Start of Data provided
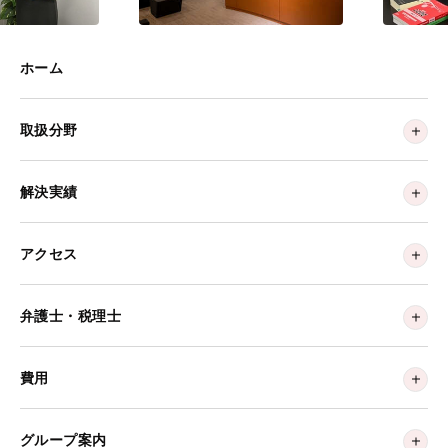
ホーム
取扱分野
解決実績
アクセス
弁護士・税理士
費用
グループ案内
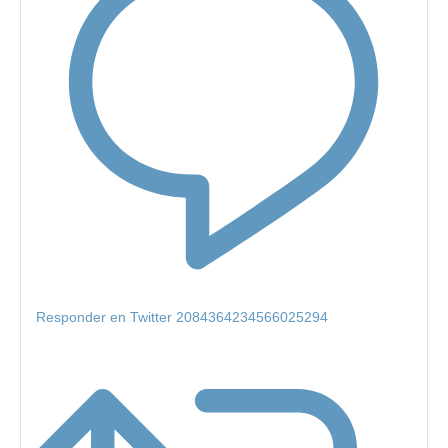
Responder en Twitter 2084364234566025294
End of Data provided
The data above must be written out again word for word, without its pictures.

• _Task solution_:
ホーム
取扱分野
解決実績
アクセス
弁護士・税理士
費用
グループ案内
Responder en Twitter 2084364234566025294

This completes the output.